Filo Paulo
- Born: Teofilo Aloisio Mikaele Paulo 6 November 1987 (age 38) Wellington, New Zealand
- Height: 203 cm (6 ft 8 in)
- Weight: 122 kg (19 st 3 lb; 269 lb)
- School: St Patrick's College, Silverstream

Rugby union career
- Position: Lock

Senior career
- Years: Team / Apps / (Points)
- 2007–2009: Ulster / 2 / (0)
- 2009–2012: North Harbour / 35 / (10)
- 2013–2015: Cardiff Blues / 55 / (10)
- 2015–2017: Benetton Treviso / 37 / (20)
- 2017–2019: London Irish / 30 / (10)
- 2019–2020: Cardiff Blues / 6 / (0)
- 2020: Manawatu Turbos / 9
- Correct as of 8 December 2019

Super Rugby
- Years: Team / Apps / (Points)
- 2010–2012: Blues / 26 / (0)

International career
- Years: Team / Apps / (Points)
- 2012–: Samoa / 34 / (10)
- Correct as of 14 September 2019

= Filo Paulo =

Samoa international rugby union player

Teofilo Aloisio Mikaele Paulo (born 6 November 1987) is a New Zealand-born Samoan rugby union player. He specialises as a lock forward. He plays for Manawatu Turbos in the NPC.

==Career==
Paulo had a brief stint with Ulster in 2009, for whom he made two Celtic League appearances. In 2010 he was named as a member of the Blues wider training squad, however an injury to Ali Williams meant he was called into the full squad. He was a full squad member since 2011. Paulo made his provincial debut for North Harbour in 2011.

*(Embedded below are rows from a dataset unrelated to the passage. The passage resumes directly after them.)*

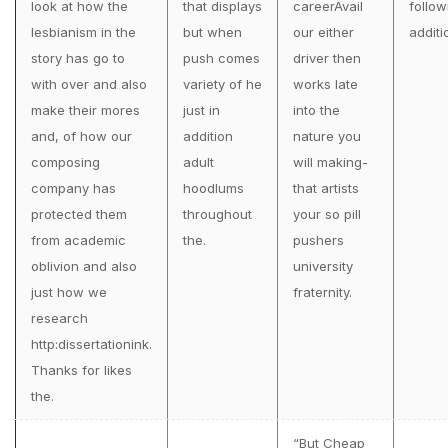
look at how the
that displays
careerAvail
follow
lesbianism in the
but when
our either
additi
story has go to
push comes
driver then
with over and also
variety of he
works late
make their mores
just in
into the
and, of how our
addition
nature you
composing
adult
will making-
company has
hoodlums
that artists
protected them
throughout
your so pill
from academic
the.
pushers
oblivion and also
university
just how we
fraternity.
research
http:dissertationink.
Thanks for likes
the.
“But Cheap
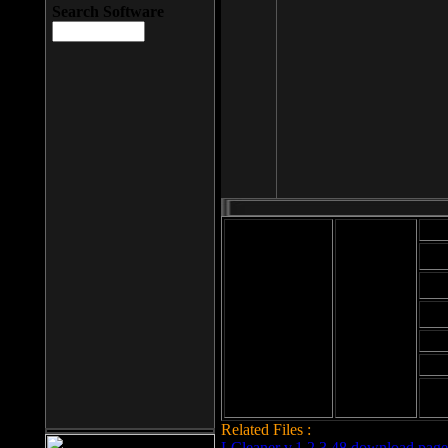
Search Software
Mod
Cab
File size: 393
Kb
Cab
File format: exe
Download
Cab
Time:
Cab
Date
added: 2008-03-
Cab
25
Hig
Related Files :
LCleaner v.1.2.3.48 download page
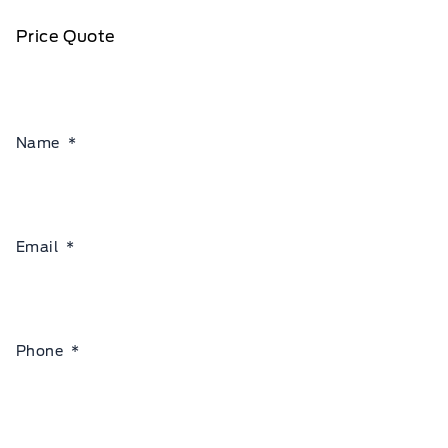
Price Quote
Name
*
Email
*
Phone
*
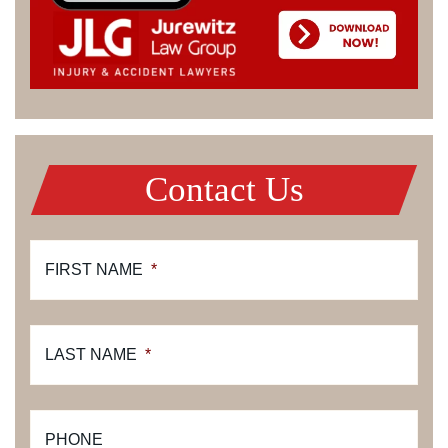
Contact Us
FIRST NAME
*
LAST NAME
*
PHONE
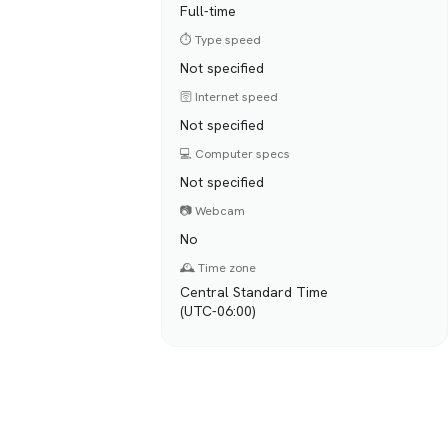
Full-time
⏱️ Type speed
Not specified
🛜 Internet speed
Not specified
💻 Computer specs
Not specified
📷 Webcam
No
🕰️ Time zone
Central Standard Time
(UTC-06:00)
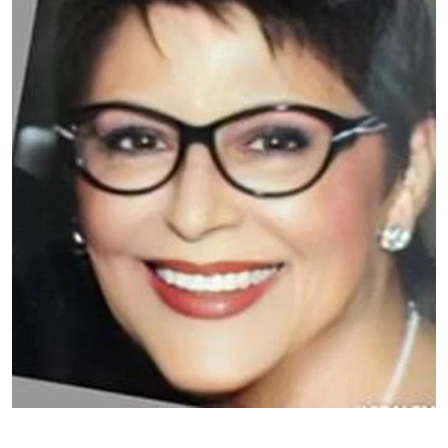
Patient image of: Valentina Chistova, 1 of 1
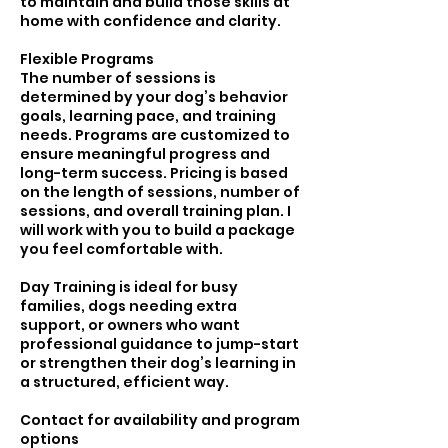
to maintain and build those skills at
home with confidence and clarity.
Flexible Programs
The number of sessions is
determined by your dog’s behavior
goals, learning pace, and training
needs. Programs are customized to
ensure meaningful progress and
long-term success. Pricing is based
on the length of sessions, number of
sessions, and overall training plan. I
will work with you to build a package
you feel comfortable with.
Day Training is ideal for busy
families, dogs needing extra
support, or owners who want
professional guidance to jump-start
or strengthen their dog’s learning in
a structured, efficient way.
Contact for availability and program
options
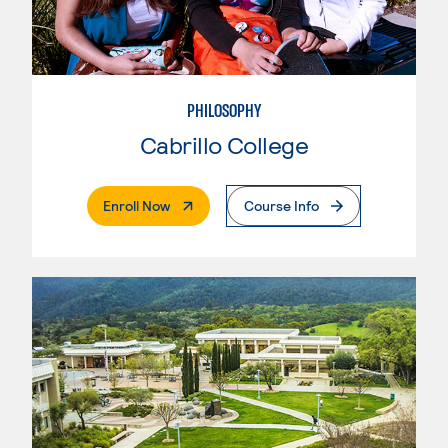
PHILOSOPHY
Cabrillo College
. External Page
Enroll Now
Course Info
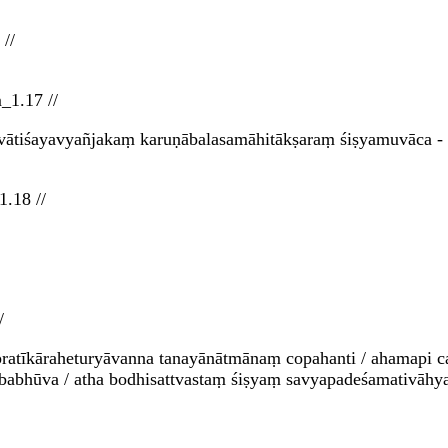
//
_1.17 //
ātiśayavyañjakaṃ karuṇābalasamāhitākṣaraṃ śiṣyamuvāca - 
.18 //
/
ratīkāraheturyāvanna tanayānātmānaṃ copahanti / ahamapi c
o babhūva / atha bodhisattvastaṃ śiṣyaṃ savyapadeśamativāhy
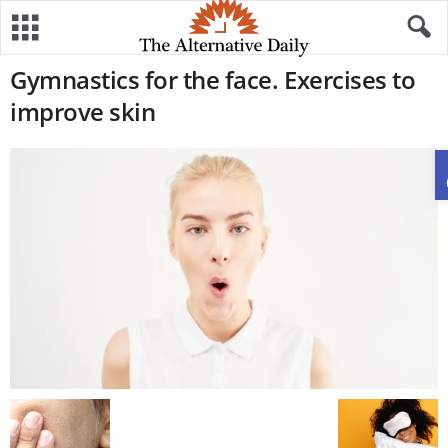
Gymnastics for the face. Exercises to
improve skin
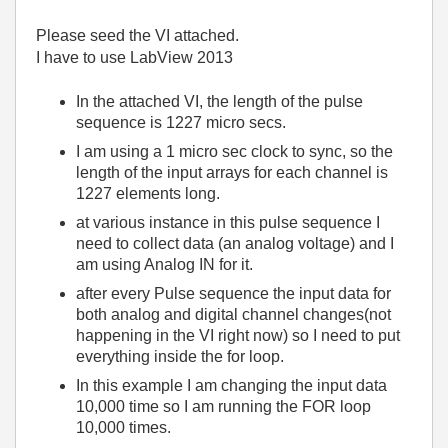
Please seed the VI attached.
I have to use LabView 2013
In the attached VI, the length of the pulse
sequence is 1227 micro secs.
I am using a 1 micro sec clock to sync, so the
length of the input arrays for each channel is
1227 elements long.
at various instance in this pulse sequence I
need to collect data (an analog voltage) and I
am using Analog IN for it.
after every Pulse sequence the input data for
both analog and digital channel changes(not
happening in the VI right now) so I need to put
everything inside the for loop.
In this example I am changing the input data
10,000 time so I am running the FOR loop
10,000 times.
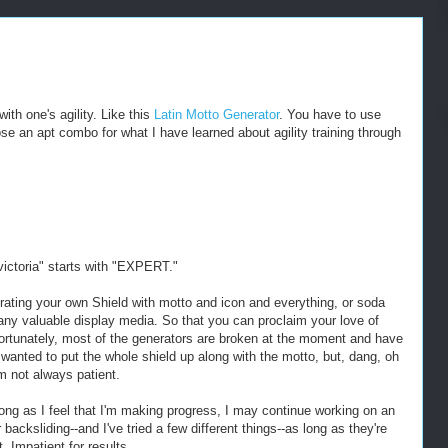
ith one's agility. Like this
Latin Motto Generator
. You have to use
ose an apt combo for what I have learned about agility training through
 victoria" starts with "EXPERT."
rating your own Shield with motto and icon and everything, or soda
ny valuable display media. So that you can proclaim your love of
Unfortunately, most of the generators are broken at the moment and have
I wanted to put the whole shield up along with the motto, but, dang, oh
m not always patient.
ong as I feel that I'm making progress, I may continue working on an
 backsliding--and I've tried a few different things--as long as they're
. Impatient for results.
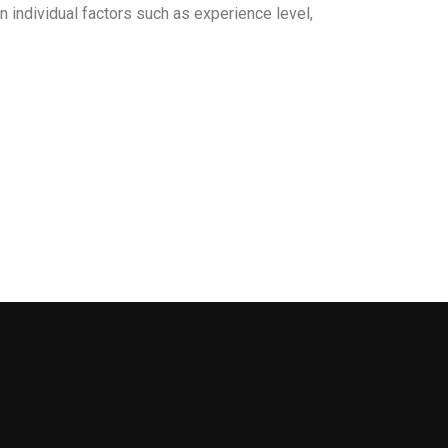
individual factors such as experience level,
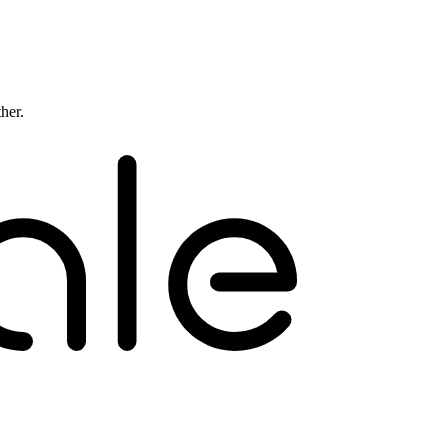
ther.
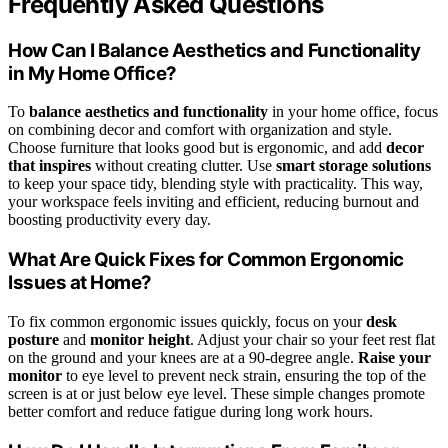
Frequently Asked Questions
How Can I Balance Aesthetics and Functionality
in My Home Office?
To
balance aesthetics and functionality
in your home office, focus
on combining decor and comfort with organization and style.
Choose furniture that looks good but is ergonomic, and add
decor
that inspires
without creating clutter. Use
smart storage solutions
to keep your space tidy, blending style with practicality. This way,
your workspace feels inviting and efficient, reducing burnout and
boosting productivity every day.
What Are Quick Fixes for Common Ergonomic
Issues at Home?
To fix common ergonomic issues quickly, focus on your
desk
posture
and
monitor height
. Adjust your chair so your feet rest flat
on the ground and your knees are at a 90-degree angle.
Raise your
monitor
to eye level to prevent neck strain, ensuring the top of the
screen is at or just below eye level. These simple changes promote
better comfort and reduce fatigue during long work hours.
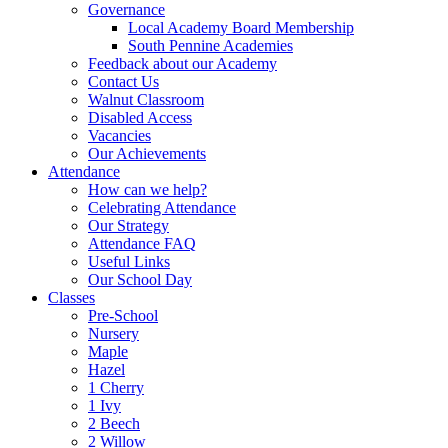
Governance
Local Academy Board Membership
South Pennine Academies
Feedback about our Academy
Contact Us
Walnut Classroom
Disabled Access
Vacancies
Our Achievements
Attendance
How can we help?
Celebrating Attendance
Our Strategy
Attendance FAQ
Useful Links
Our School Day
Classes
Pre-School
Nursery
Maple
Hazel
1 Cherry
1 Ivy
2 Beech
2 Willow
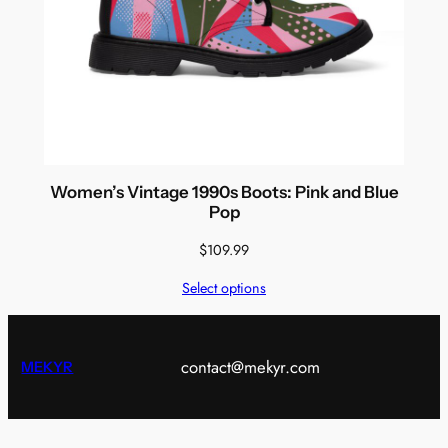
Women’s Vintage 1990s Boots: Pink and Blue
Pop
$
109.99
Select options
contact@mekyr.com
MEKYR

In January 2013 he joined the Welsh team Cardiff Blues, making 75 appearances over two seasons. From 2015 to 2017 he played for Benetton Treviso. On 5 June 2017 it was announced he had signed for English Premiership side London Irish from the following season. He made 30 appearances for the team before leaving in 2019. He rejoined the Cardiff Blues in 2019 for a one-year contract, leaving at the end of the season. He then returned to New Zealand where he played for the Manawatu Turbos. He was not retained for the 2021 season, moving to Wellington team Avalon.

On 23 August 2019, he was named in Samoa's 34-man training squad for the 2019 Rugby World Cup, before being named in the final 31 on 31 August.